Rubber Goods


FDI Inflows to Rubber Goods

Abstract:
Liberal policies have been adopted by the Indian government to boost FDI Inflows to Rubber Goods in India. 100% FDI has been allowed in this sector under the automatic route.

100% Foreign Direct Investment (FDI) is allowed in the rubber goods industry of India by the Indian government. This age old industry is an agro-product based industry. Realizing the tremendous scope of growth in this industry the government has adopted a liberal policy related to investments in this industry.

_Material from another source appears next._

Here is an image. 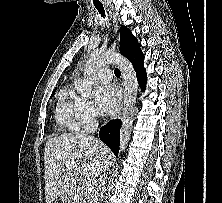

Some positive points for higher Foreign Direct Investment in rubber industry of India are as follows:

 

  • Procurement of quality seeds and modern plantation process of rubber plants
  • Procurement of machineries and technology transfer for extraction process of crude rubber
  • Processing of rubber (vulcanization of rubber)
  • India is the third largest producer of rubber with highest per hectare yield of around 1575 Kg
  • High demand for special grades of rubber like ISNR-3 CV, ISNR-3L, ISNR-5 etc
  • Cheap labor cost
  • Large rubber cultivation area
  • Huge requirements in the critical auto components industry
  • Huge requirements in the Pharma-medico industry

Scope of FDI in rubber goods industry of India:


The scope of FDI in the Indian rubber goods industry has been rightly identified by some of the multinational companies. One such example is Goodyear. Goodyear is one of the international market leaders in manufacturing of tyres and has come up with two tyre manufacturing units near Delhi. Further, it has forged a joint venture with an Indian tyre manufacturer. Furthermore, it has also acquired the south India based Indian tyre manufacturing company - the South Asian Tyres. It has come up with an initial investment of US $ 12.3 million in the manufacturing and distribution process of tires in India. Moreover, it has aggressive plans of setting up of 300 modern tyre retail outlets across India.